The coronavirus has seven subtypes in humans, including 229E, NL63, OC43, HKU1, Middle East respiratory syndrome (MERS)-CoV, severe acute respiratory syndrome (SARS)-CoV, and 2019 novel coronavirus (nCoV) [5]. SARS-CoV-2 is a single-stranded RNA enveloped virus that targets cells through the viral structural spike protein (S) that binds to angiotensin-converting enzyme (ACE2) receptor 2. Once the receptor binds, the virus particle uses the host cell’s receptor and endosome to enter the cell. The host type 2 transmembrane serine protease TMPRSS2 promotes cellular entry through protein S. Once in the cell, the viral polyprotein encoding the replication-transcriptase complex can be synthesized. The virus then synthesizes RNA through its RNA-dependent RNA polymerase. The synthesis of structural proteins leads to the completion of assembly and the release of virus particles [6].
The common manifestation of the disease is a febrile illness related to respiratory symptoms (e.g., cough and dyspnea), but other atypical manifestations of infection have been observed.
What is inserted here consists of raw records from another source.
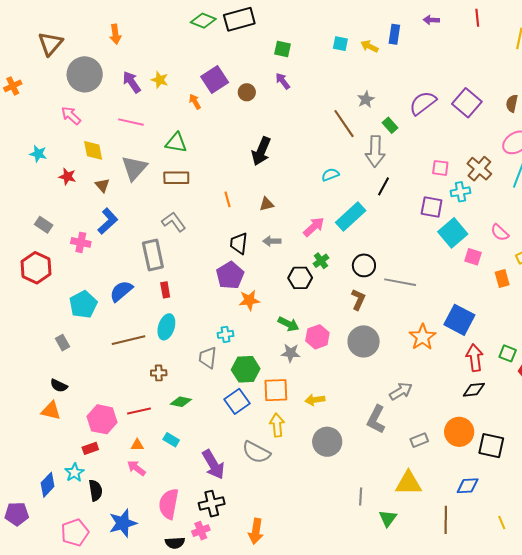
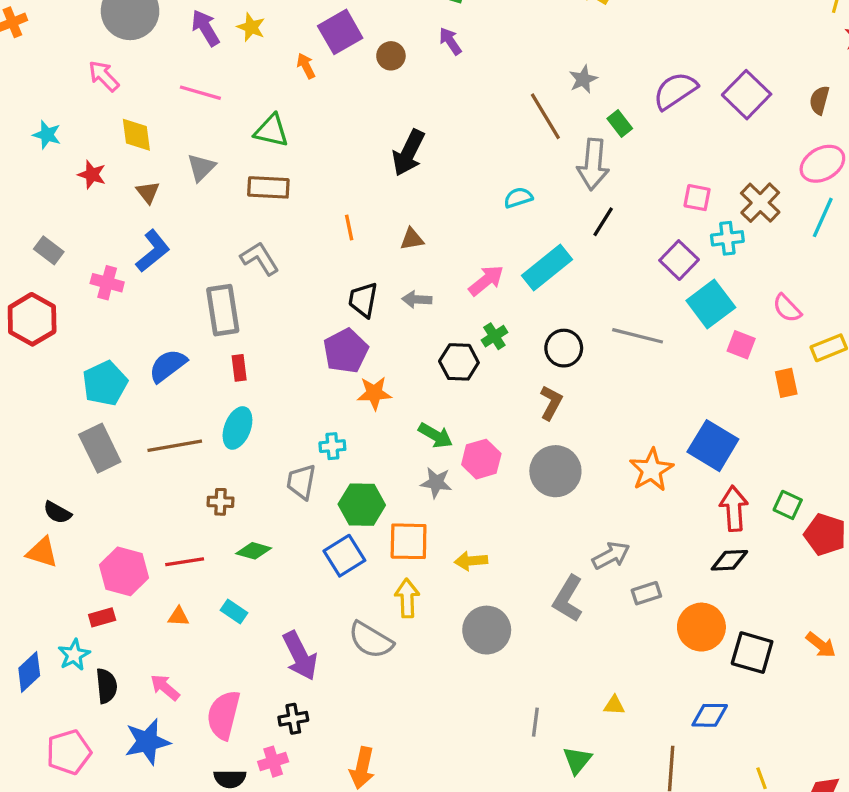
gray triangle: (134, 168) -> (201, 167), size x0.7
purple square: (432, 207) -> (679, 260), turned 30
gray line: (400, 282) -> (638, 336), moved
gray rectangle: (63, 343) -> (100, 448), moved, size x1.8
gray rectangle: (419, 440) -> (646, 593), moved
pink arrow: (136, 468) -> (165, 687), moved
yellow triangle: (409, 483) -> (614, 705), size x0.5
black cross: (212, 504) -> (293, 719), size x0.7

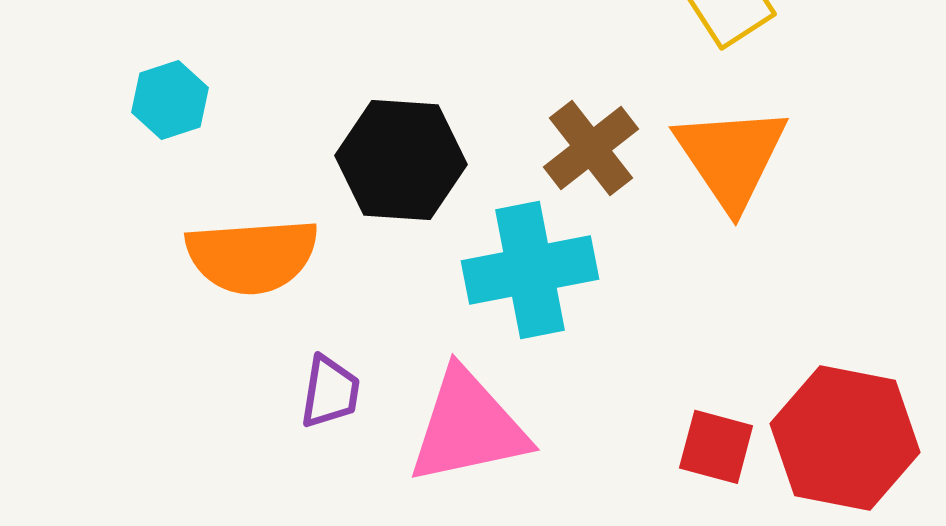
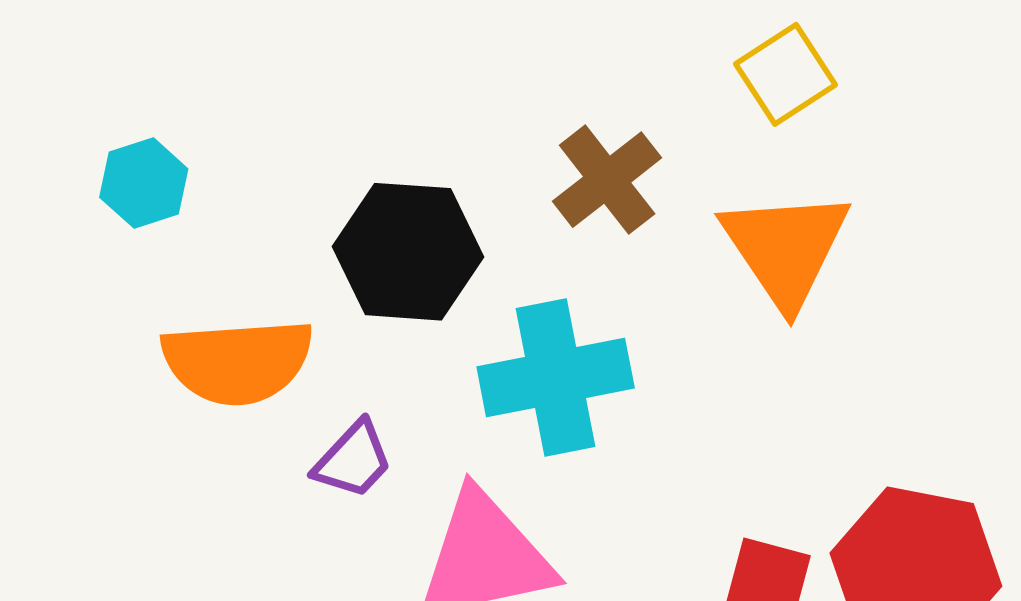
brown cross: (591, 148) -> (607, 180), moved
purple trapezoid: (330, 392) -> (353, 460), moved, turned 34

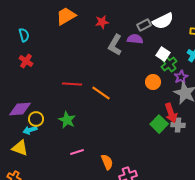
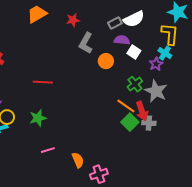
purple semicircle: (135, 39) -> (122, 40), moved
green cross: (169, 64) -> (135, 84), moved
purple star: (181, 77) -> (156, 64), moved
orange circle: (153, 82) -> (106, 61), moved
orange line: (101, 93) -> (126, 106), moved
green star: (67, 120) -> (38, 118), turned 30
Several cases of COVID-19 have been diagnosed with fever, thrombocytopenia, bleeding, diarrhea, confusion, and renal insufficiency, without evidence of lung involvement. In a narrow sense, only patients with fever and pulmonary symptoms are regarded as potentially infected, which will lead to many missed diagnoses and delayed diagnosis. This is why all doctors should consider these atypical manifestations [7]. Although for most COVID-19 patients, the clinical symptoms are mild and the prognosis is good, it becomes a severe case after about 20 years, accompanied by pneumonia, pulmonary edema, septic shock, metabolic acidosis, acute respiratory distress syndrome Seizures, and even death. Therefore, timely diagnosis and accurate assessment of symptomatic treatment are very important and are the key to improving prognosis and reducing mortality [8].
In addition, hematological changes are common in COVID-19 patients, including low lymphocyte and platelet counts, but normal white blood cell counts. The activated partial thromboplastin time is prolonged, with 26% of D-dimer levels elevated, and the prothrombin time is normal in most patients [9]. In order to optimize patient care and resource allocation during this pandemic, biomarkers are urgently needed to stratify patient risk and actively monitor disease severity. In addition, low platelet counts are associated with higher disease severity scores, such as Multiple Organ Dysfunction Score (MODS), Simplified Acute Physiology Score (SAPS) II, and Acute Physiology and Chronic Health Assessment (APACHE) II. According to reports, the incidence of thrombocytopenia in severe acute respiratory syndrome (SARS) is as high as 55%, and it has been identified as an important risk factor for death [10]. The thrombocytopenia caused by SARS-CoV-2 infection is similar to the thrombocytopenia caused by SARS-CoV and HCoV-229E infection. Based on this phenomenon, it is speculated that SARS-CoV-2 also inhibits hematopoiesis in the bone marrow through certain receptors, resulting in a decrease in primary platelet formation and leading to thrombocytopenia, as well as thrombocytopenia due to increased destruction, due to COVID-19 May increase thrombopoietin level. Autoantibodies and immune complexes lead to specific destruction of platelets by the immune system and ultimately caused by increased consumption of platelets because viral infection and inflammation can cause lung damage. Damaged lung tissue and lung endothelial cells can activate platelets in the lungs, leading to microthrombus aggregation and formation, increasing platelet consumption [9].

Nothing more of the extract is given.